## Data supplied
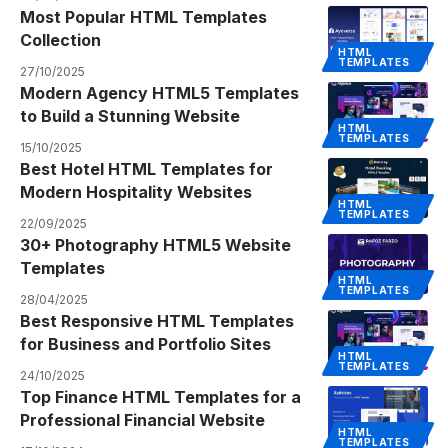
Most Popular HTML Templates
Collection
HTML
TEMPLATES
27/10/2025
Modern Agency HTML5 Templates
to Build a Stunning Website
HTML
TEMPLATES
15/10/2025
Best Hotel HTML Templates for
Modern Hospitality Websites
HTML
TEMPLATES
22/09/2025
30+ Photography HTML5 Website
Templates
HTML
TEMPLATES
28/04/2025
Best Responsive HTML Templates
for Business and Portfolio Sites
HTML
TEMPLATES
24/10/2025
Top Finance HTML Templates for a
Professional Financial Website
HTML
TEMPLATES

## Problem to solve
Report each line in the entries where the string "Modern" occurs.

## Task response
Modern Agency HTML5 Templates
Modern Hospitality Websites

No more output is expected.